DATA UNDER STUDY -
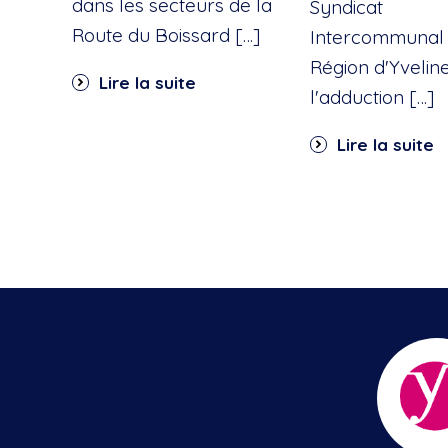
dans les secteurs de la
Syndicat
Route du Boissard […]
Intercommunal 
Région d'Yvelin
Lire la suite
l'adduction […]
Lire la suite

WHAT YOU SHOULD DO - Output the records above exactly; leave out the pictures.

FINAL ANSWER -
dans les secteurs de la
Syndicat
Route du Boissard […]
Intercommunal 
Région d'Yvelin
Lire la suite
l'adduction […]
Lire la suite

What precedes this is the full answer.